Socioeconomic inequalities in health
According to a survey of more than 7,000 respondents conducted by researchers at the SYRI National Institute, the incidence of depression in the Czech population is directly affected by an individual’s level of education. People with only primary education are up to five times more likely to experience moderate to severe depressive symptoms than university graduates. The situation is even worse for people without jobs. The risk for the unemployed is up to 12 times higher than for the employed.
Overall, in the population sample studied, 86.4% of respondents were symptom-free. "We detected mild depressive symptoms in 10.5%, moderate to severe depression in 3.1%," said Michala Lustigová from the National Institute SYRI and the Department of Social Geography and Regional Development at Charles University.
People with higher education, employment, and higher incomes were especially free of depressive symptoms. "On the other hand, the highest proportion of people with mild depressive disorders were those with primary education, unemployed or retired, and with the lowest incomes," Marie Kuklová from SYRI said.
The most severe symptoms of depression were experienced by 3.1% of all respondents.
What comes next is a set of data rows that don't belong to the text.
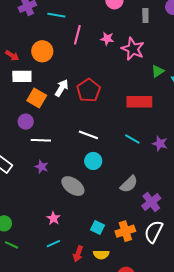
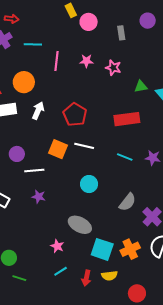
pink star: (133, 49) -> (113, 68), size x0.7
green triangle: (158, 71) -> (141, 86), turned 32
white arrow: (62, 88) -> (38, 111), moved
orange square: (37, 98) -> (58, 149), moved
white line: (88, 135) -> (84, 146), moved
gray ellipse: (73, 186) -> (80, 225), moved
cyan square: (98, 228) -> (102, 249), size x1.6

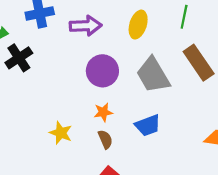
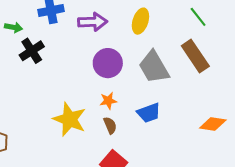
green line: (184, 17) -> (198, 17), moved, turned -50
yellow star: (61, 133) -> (70, 119), size x1.6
That number rises to 7% for the group of people with only a primary education, no employment, and the lowest incomes. "On the other hand, the lowest prevalence of moderate to severe depressive symptoms, around 1%, was observed among university-educated individuals, employed individuals and individuals with higher incomes," Lustigová said.
According to the Lustig, the research clearly demonstrated that there is a significant relationship between education level and the risk of depression. "Compared to the university-educated, people with only a primary education had twice the odds of experiencing mild depression. An even higher difference, nearly five times greater, was then found in the same education categories for moderate to severe depressive symptoms. High school-educated respondents had 2.5 times the odds of moderate to severe depressive symptoms than individuals with a university degree," Kuklová said.
Economic activity also plays a significant role, according to the researcher. In contrast, income per se and its level are highly related to education. The risk of moderate and severe depression among the unemployed is up to 12 times higher compared to those who have a job. Overall, the results from the Czech Republic confirm similar research from abroad.